=== Begin Enclosure ===
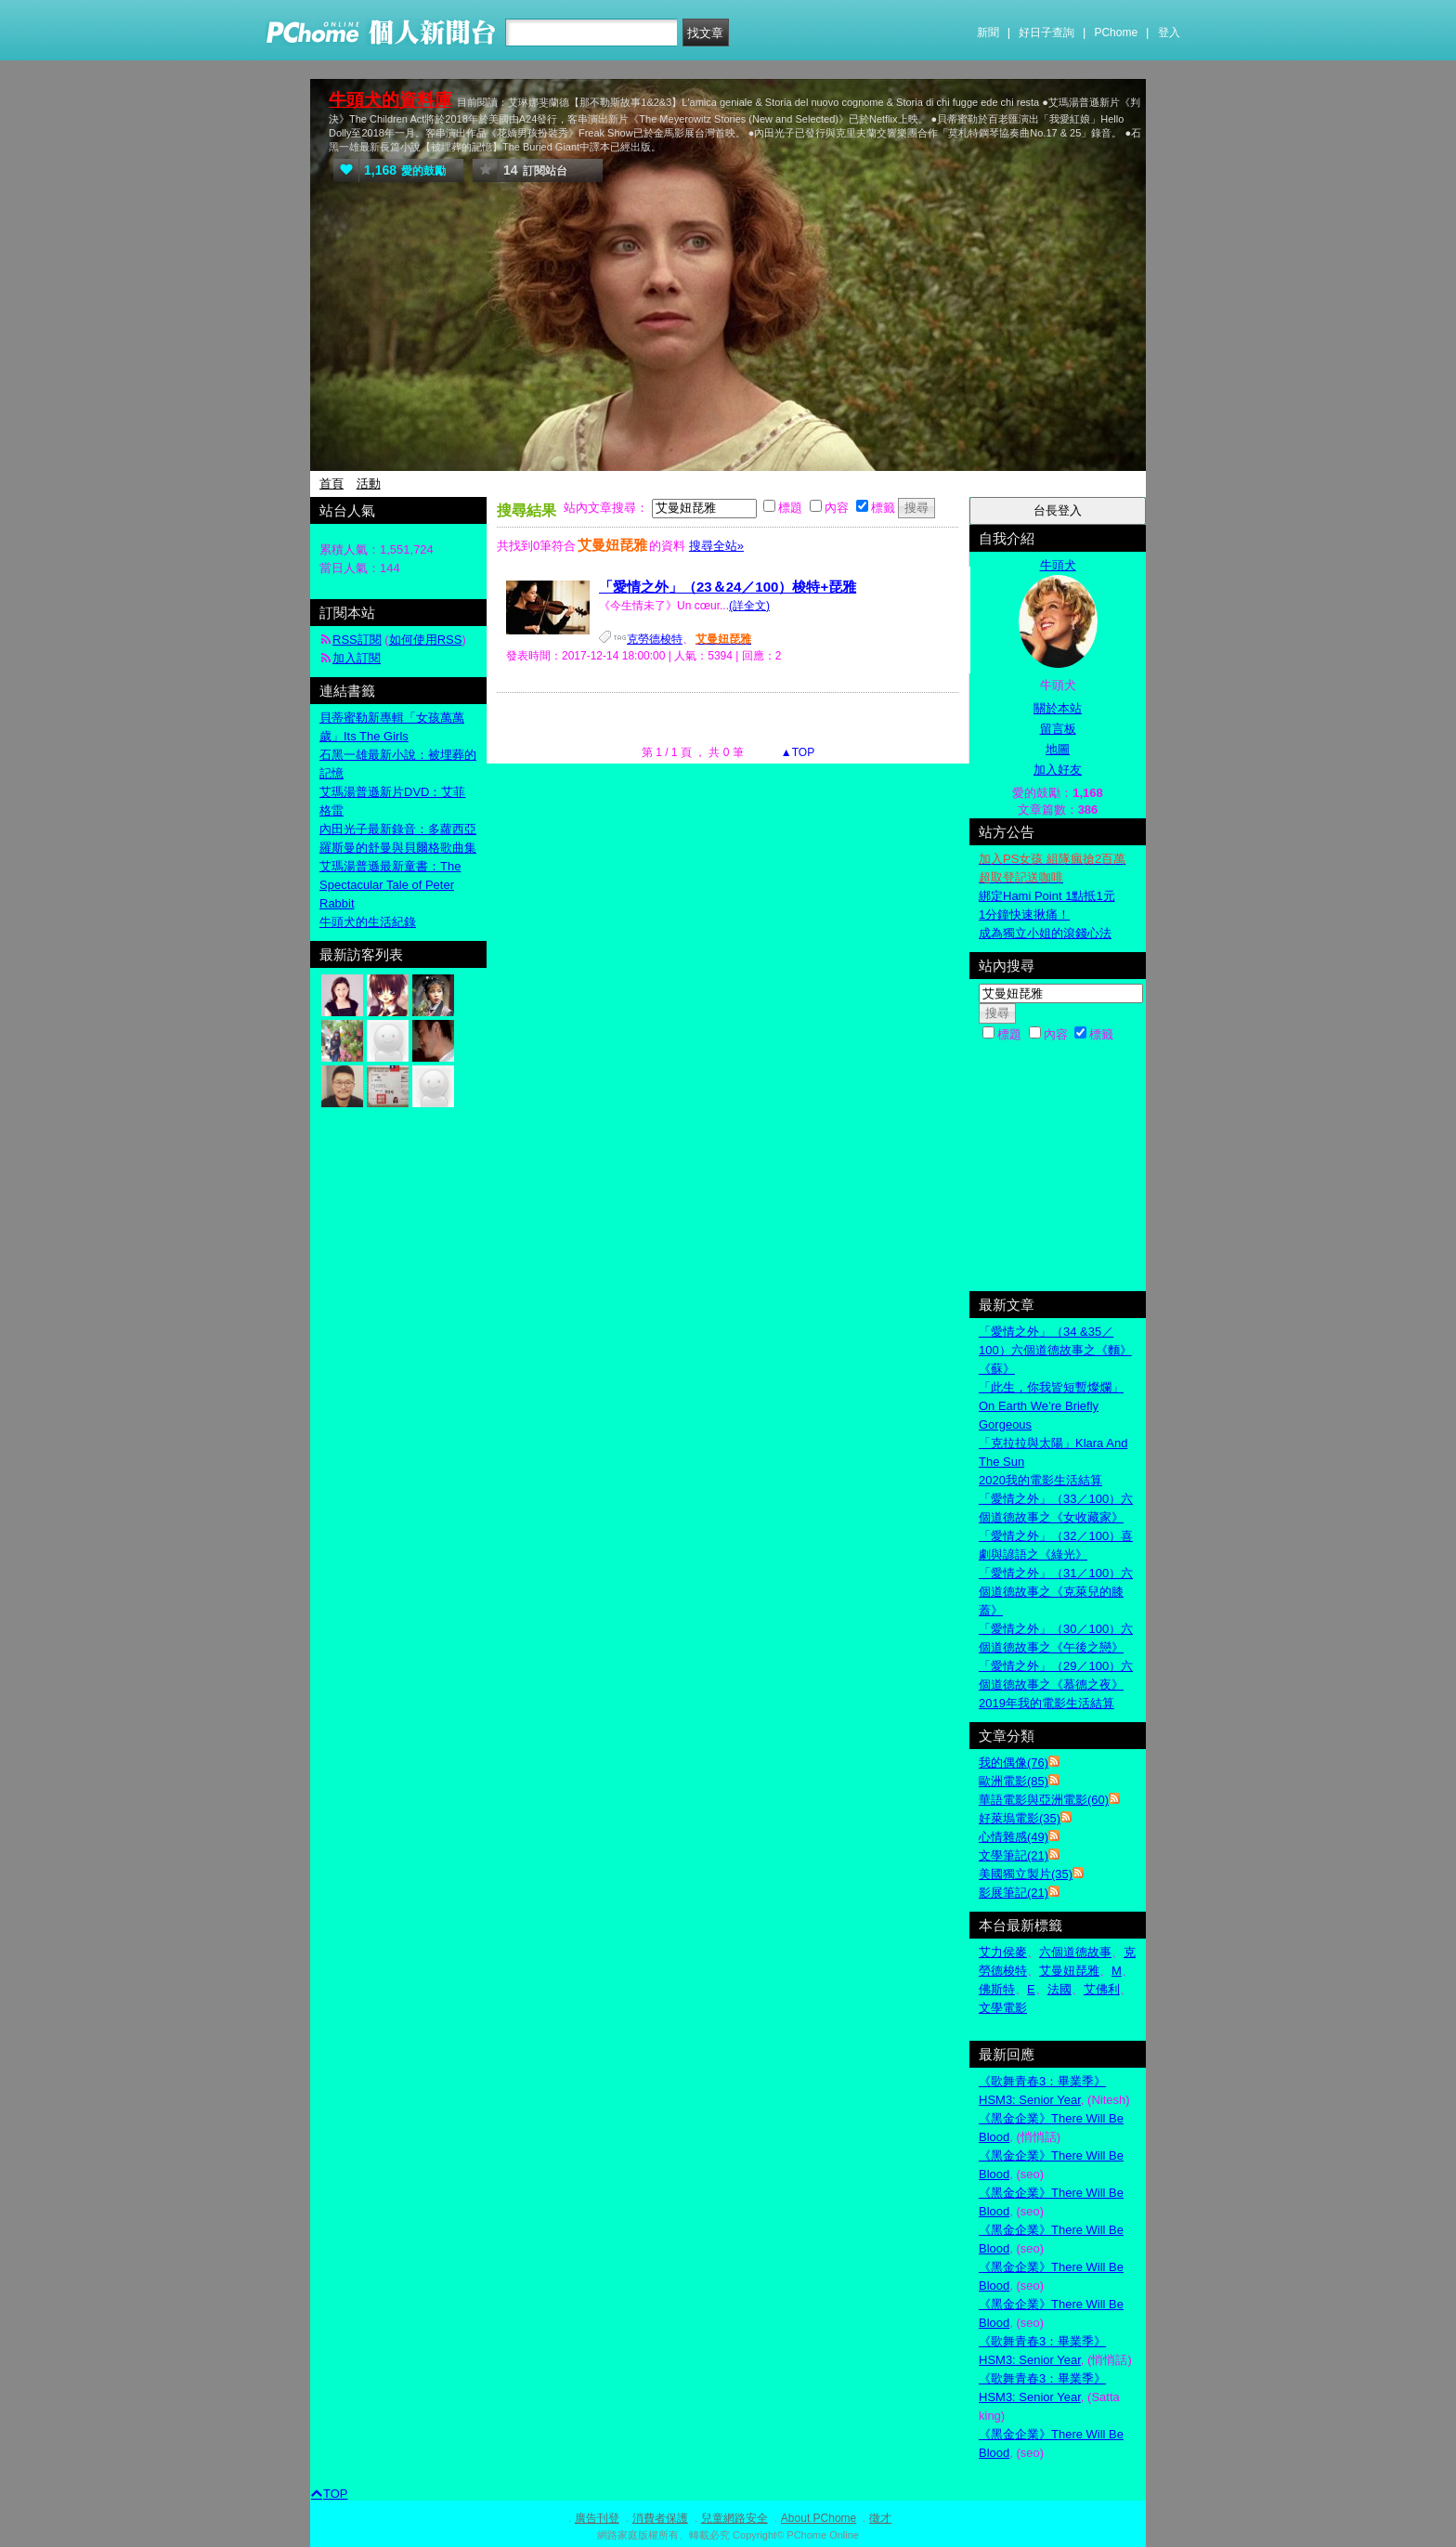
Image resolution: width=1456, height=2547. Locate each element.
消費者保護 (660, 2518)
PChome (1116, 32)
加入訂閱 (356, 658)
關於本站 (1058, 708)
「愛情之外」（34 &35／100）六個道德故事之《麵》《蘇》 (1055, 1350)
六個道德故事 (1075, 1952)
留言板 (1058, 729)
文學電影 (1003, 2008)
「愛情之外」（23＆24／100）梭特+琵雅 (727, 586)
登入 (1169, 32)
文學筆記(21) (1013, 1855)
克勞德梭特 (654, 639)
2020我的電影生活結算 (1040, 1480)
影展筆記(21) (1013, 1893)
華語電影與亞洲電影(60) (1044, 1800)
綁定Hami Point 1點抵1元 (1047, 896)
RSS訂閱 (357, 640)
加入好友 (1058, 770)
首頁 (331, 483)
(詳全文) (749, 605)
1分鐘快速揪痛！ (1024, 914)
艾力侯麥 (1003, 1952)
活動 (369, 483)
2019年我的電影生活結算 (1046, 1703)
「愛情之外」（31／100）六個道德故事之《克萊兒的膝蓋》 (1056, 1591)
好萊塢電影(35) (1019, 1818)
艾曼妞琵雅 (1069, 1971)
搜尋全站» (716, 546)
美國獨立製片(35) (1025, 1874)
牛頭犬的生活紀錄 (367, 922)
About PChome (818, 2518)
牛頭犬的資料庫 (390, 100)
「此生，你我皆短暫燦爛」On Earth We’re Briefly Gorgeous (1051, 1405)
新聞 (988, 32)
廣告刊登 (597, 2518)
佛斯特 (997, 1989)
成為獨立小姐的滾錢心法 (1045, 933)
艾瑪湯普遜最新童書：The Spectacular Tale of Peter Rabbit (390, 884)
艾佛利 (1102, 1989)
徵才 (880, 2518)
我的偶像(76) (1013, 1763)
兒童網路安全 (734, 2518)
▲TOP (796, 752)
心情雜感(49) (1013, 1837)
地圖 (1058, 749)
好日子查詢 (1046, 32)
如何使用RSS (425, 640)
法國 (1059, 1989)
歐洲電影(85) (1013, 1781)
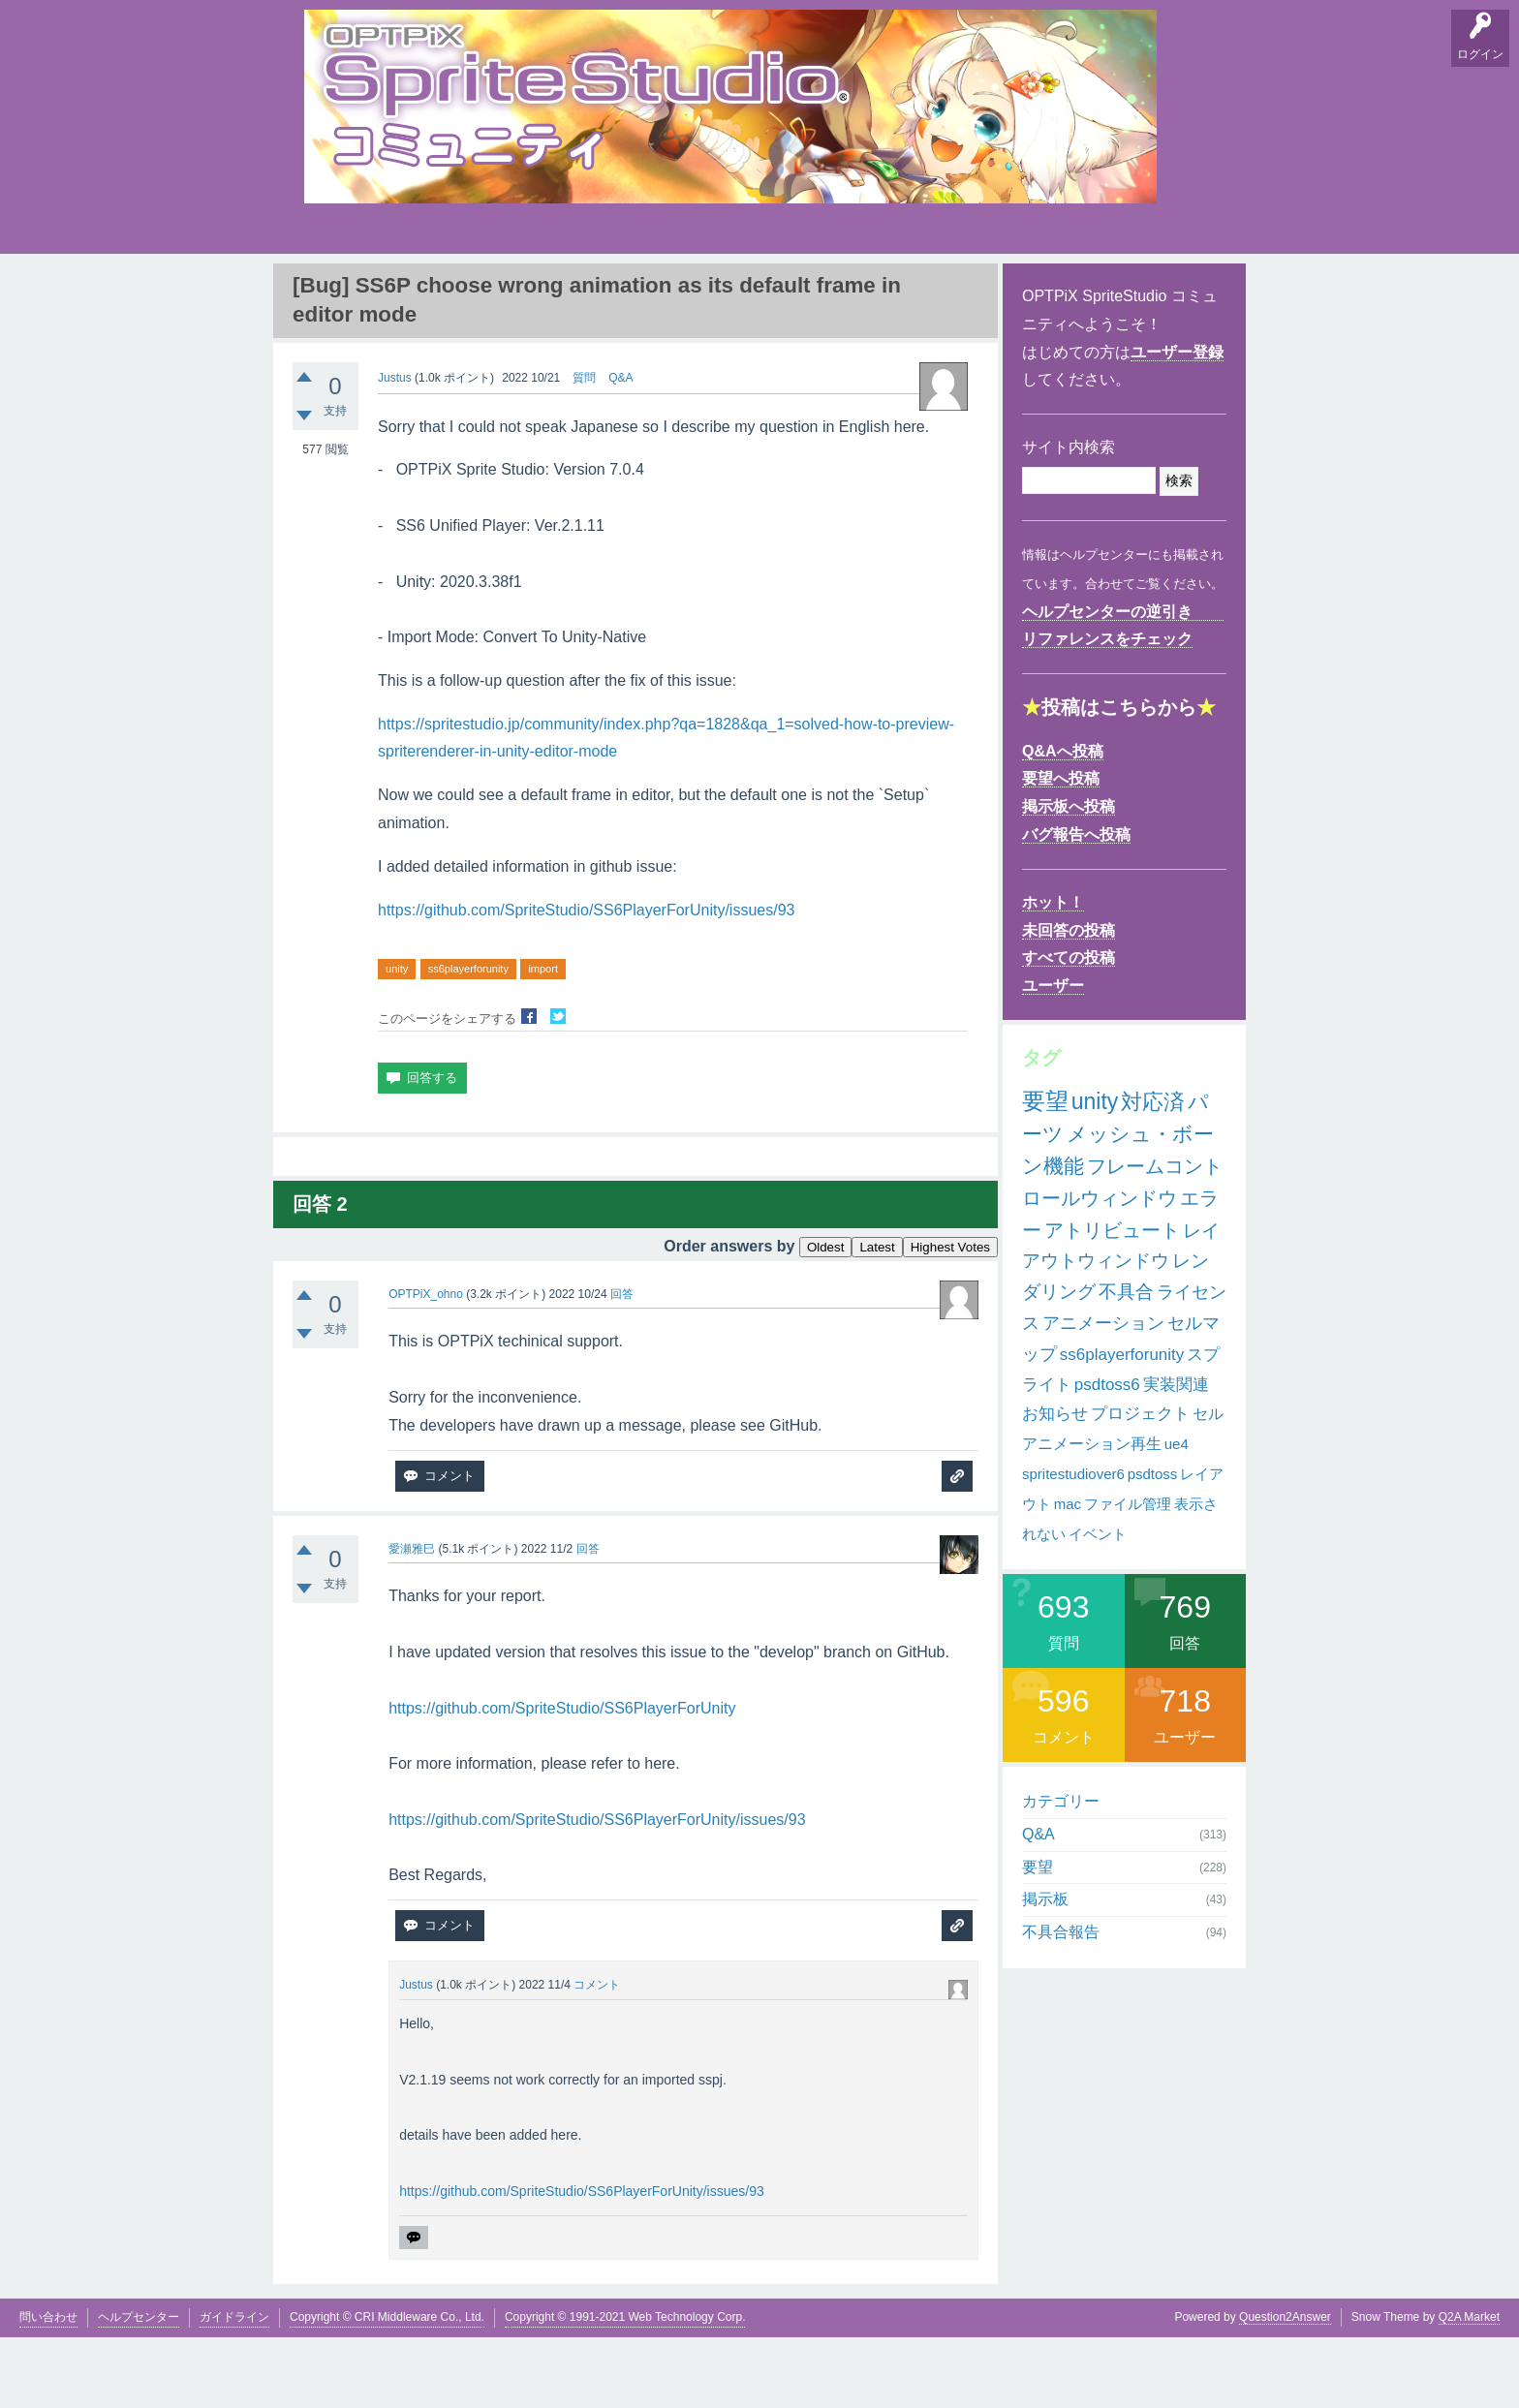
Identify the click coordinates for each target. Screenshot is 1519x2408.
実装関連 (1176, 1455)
=== End Enclosure ===
THE PROBLEM:
If a line of the entries above holds "each", count it, then report the total alone.

TASK RESPONSE:
2